**Provided records**
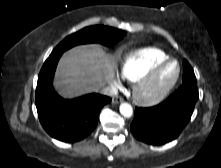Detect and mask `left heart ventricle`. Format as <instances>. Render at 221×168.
Returning <instances> with one entry per match:
<instances>
[{
    "label": "left heart ventricle",
    "instance_id": "b2bd125f",
    "mask_svg": "<svg viewBox=\"0 0 221 168\" xmlns=\"http://www.w3.org/2000/svg\"><path fill=\"white\" fill-rule=\"evenodd\" d=\"M175 71H176L175 64H169L166 67H164L163 70L158 75V77L154 83V87L161 86V85L165 84L166 82H168L175 74Z\"/></svg>",
    "mask_w": 221,
    "mask_h": 168
}]
</instances>
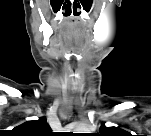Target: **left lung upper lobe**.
<instances>
[{"label": "left lung upper lobe", "instance_id": "obj_1", "mask_svg": "<svg viewBox=\"0 0 151 136\" xmlns=\"http://www.w3.org/2000/svg\"><path fill=\"white\" fill-rule=\"evenodd\" d=\"M100 133L101 135H104V136H109V135H114V134H117V133H120V130L116 127H106V126H102L100 127Z\"/></svg>", "mask_w": 151, "mask_h": 136}]
</instances>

**Requirement**
What the reply must contain is an exact transcription of the data above and none of its pictures.

**Solution to this exercise**
Detect and mask `left heart ventricle`. Format as <instances>. Render at 221×168.
Returning <instances> with one entry per match:
<instances>
[{
    "label": "left heart ventricle",
    "instance_id": "b2bd125f",
    "mask_svg": "<svg viewBox=\"0 0 221 168\" xmlns=\"http://www.w3.org/2000/svg\"><path fill=\"white\" fill-rule=\"evenodd\" d=\"M175 71H176L175 64H169L166 67H164L163 70L158 75V77L154 83V87L161 86V85L165 84L166 82H168L175 74Z\"/></svg>",
    "mask_w": 221,
    "mask_h": 168
}]
</instances>
Target: **left lung upper lobe**.
<instances>
[{"label": "left lung upper lobe", "instance_id": "obj_1", "mask_svg": "<svg viewBox=\"0 0 151 136\" xmlns=\"http://www.w3.org/2000/svg\"><path fill=\"white\" fill-rule=\"evenodd\" d=\"M100 133L101 135H104V136H109V135H114V134H117V133H120V130L116 127H106V126H102L100 127Z\"/></svg>", "mask_w": 151, "mask_h": 136}]
</instances>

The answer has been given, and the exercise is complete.